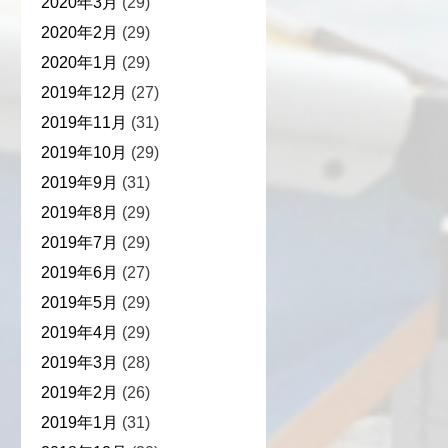
2020年3月
(29)
2020年2月
(29)
2020年1月
(29)
2019年12月
(27)
2019年11月
(31)
2019年10月
(29)
2019年9月
(31)
2019年8月
(29)
2019年7月
(29)
2019年6月
(27)
2019年5月
(29)
2019年4月
(29)
2019年3月
(28)
2019年2月
(26)
2019年1月
(31)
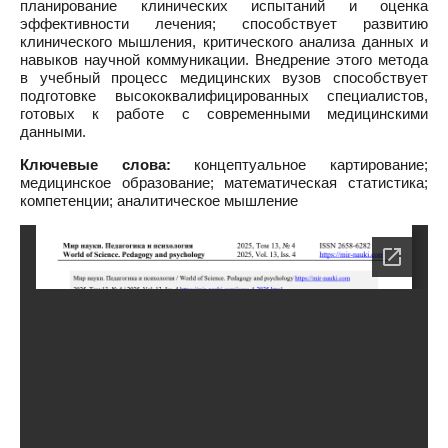
планирование клинических испытаний и оценка
эффективности лечения; способствует развитию
клинического мышления, критического анализа данных и
навыков научной коммуникации. Внедрение этого метода
в учебный процесс медицинских вузов способствует
подготовке высококвалифицированных специалистов,
готовых к работе с современными медицинскими
данными.
Ключевые слова:
концептуальное картирование;
медицинское образование; математическая статистика;
компетенции; аналитическое мышление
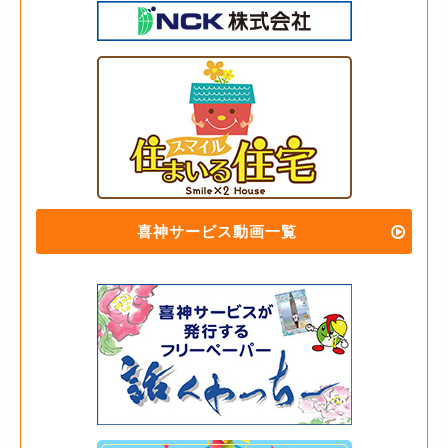
喜神サービス動画一覧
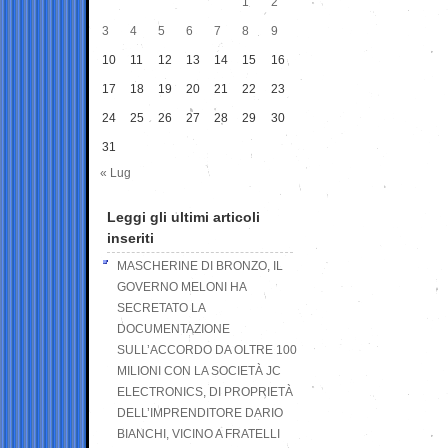
1
2
3
4
5
6
7
8
9
10
11
12
13
14
15
16
17
18
19
20
21
22
23
24
25
26
27
28
29
30
31
« Lug
Leggi gli ultimi articoli
inseriti
MASCHERINE DI BRONZO, IL
GOVERNO MELONI HA
SECRETATO LA
DOCUMENTAZIONE
SULL’ACCORDO DA OLTRE 100
MILIONI CON LA SOCIETÀ JC
ELECTRONICS, DI PROPRIETÀ
DELL’IMPRENDITORE DARIO
BIANCHI, VICINO A FRATELLI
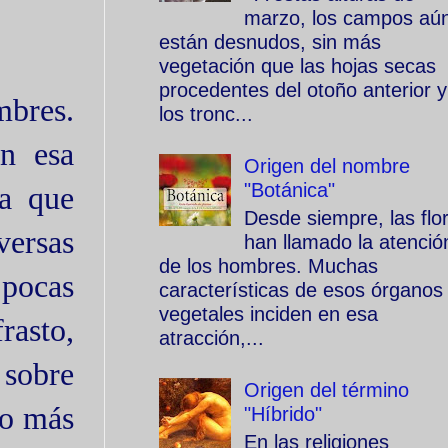
marzo, los campos aú
están desnudos, sin más
vegetación que las hojas secas
procedentes del otoño anterior y
mbres.
los tronc...
en esa
Origen del nombre
"Botánica"
da que
Desde siempre, las flo
versas
han llamado la atenció
de los hombres. Muchas
 pocas
características de esos órganos
vegetales inciden en esa
rasto,
atracción,...
sobre
Origen del término
zo más
"Híbrido"
En las religiones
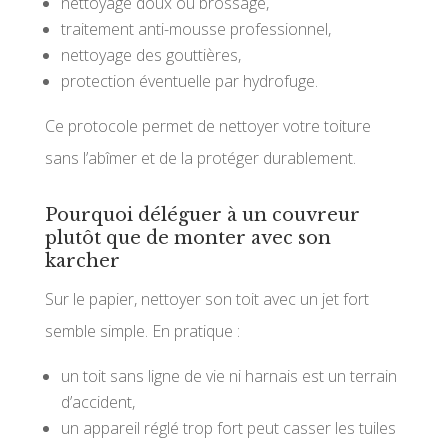
nettoyage doux ou brossage,
traitement anti-mousse professionnel,
nettoyage des gouttières,
protection éventuelle par hydrofuge.
Ce protocole permet de nettoyer votre toiture
sans l’abîmer et de la protéger durablement.
Pourquoi déléguer à un couvreur
plutôt que de monter avec son
karcher
Sur le papier, nettoyer son toit avec un jet fort
semble simple. En pratique :
un toit sans ligne de vie ni harnais est un terrain
d’accident,
un appareil réglé trop fort peut casser les tuiles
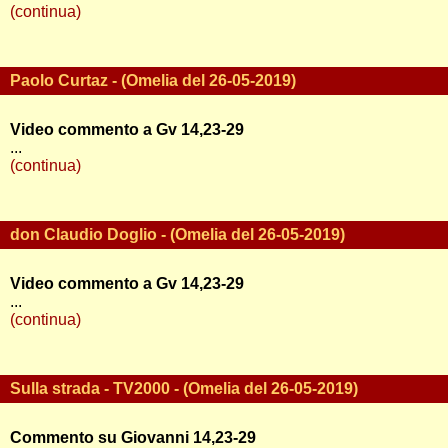
(continua)
Paolo Curtaz - (Omelia del 26-05-2019)
Video commento a Gv 14,23-29
...
(continua)
don Claudio Doglio - (Omelia del 26-05-2019)
Video commento a Gv 14,23-29
...
(continua)
Sulla strada - TV2000 - (Omelia del 26-05-2019)
Commento su Giovanni 14,23-29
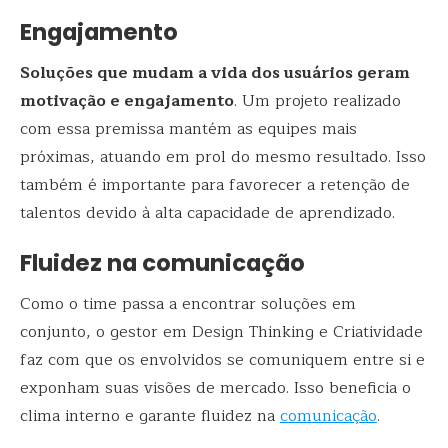
Engajamento
Soluções que mudam a vida dos usuários geram
motivação e engajamento
. Um projeto realizado
com essa premissa mantém as equipes mais
próximas, atuando em prol do mesmo resultado. Isso
também é importante para favorecer a retenção de
talentos devido à alta capacidade de aprendizado.
Fluidez na comunicação
Como o time passa a encontrar soluções em
conjunto, o gestor em Design Thinking e Criatividade
faz com que os envolvidos se comuniquem entre si e
exponham suas visões de mercado. Isso beneficia o
clima interno e garante fluidez na
comunicação
.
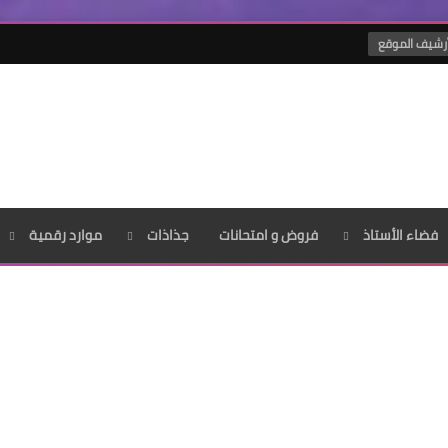
رشيف الموقع
فضاء الأستاذ
فروض و امتحانات
جذاذات
موارد رقمية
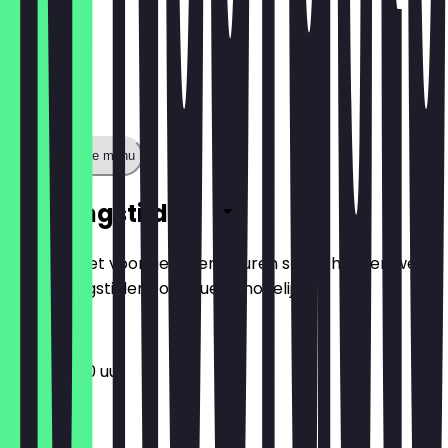
Toon volledige menu
Openingstijden
Zodat je niet voor gesloten deuren staat, houden we
de openingstijden zo actueel mogelijk.
11:00 - 17:00 uur
Maandag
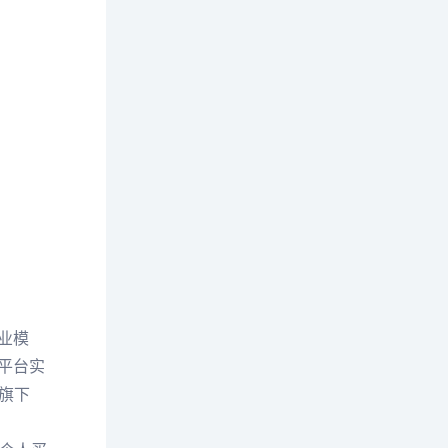
业模
平台实
旗下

=-=-=-=-=

TRY IT
Give back one number only: the count of lines in the entries that hold the string "fort".

RESPONSE AREA
2